**EXERCISE DIRECTIONS**
Repeat each entry word for word; the images are not part of the copy.

(DATA TO PROCESS Opens)

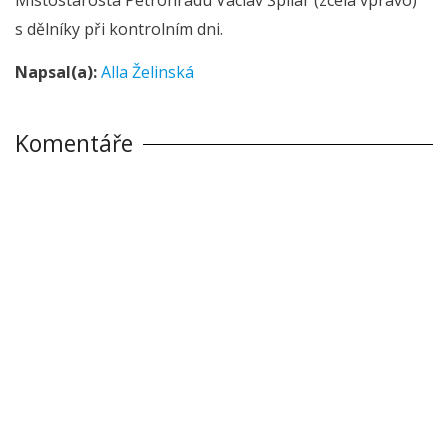
s dělníky při kontrolním dni.
Napsal(a):
Alla Želinská
Komentáře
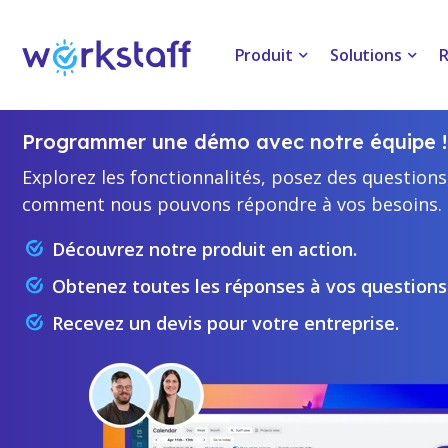
Assurer un excellent service en réservant
Gérer facileme
et en planifiant l'équipe adéquate.
et maîtriser le
Produit
Solutions
R
Programmer une démo avec notre équipe !
Explorez les fonctionnalités, posez des questions
comment nous pouvons répondre à vos besoins.
Découvrez notre produit en action.
Obtenez toutes les réponses à vos questions
Recevez un devis pour votre entreprise.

(DATA TO PROCESS Closes)

**ANSWER BOX**
s dělníky při kontrolním dni.
Napsal(a):
Alla Želinská
Komentáře
Assurer un excellent service en réservant
Gérer facileme
et en planifiant l'équipe adéquate.
et maîtriser le
Produit
Solutions
R
Programmer une démo avec notre équipe !
Explorez les fonctionnalités, posez des questions
comment nous pouvons répondre à vos besoins.
Découvrez notre produit en action.
Obtenez toutes les réponses à vos questions
Recevez un devis pour votre entreprise.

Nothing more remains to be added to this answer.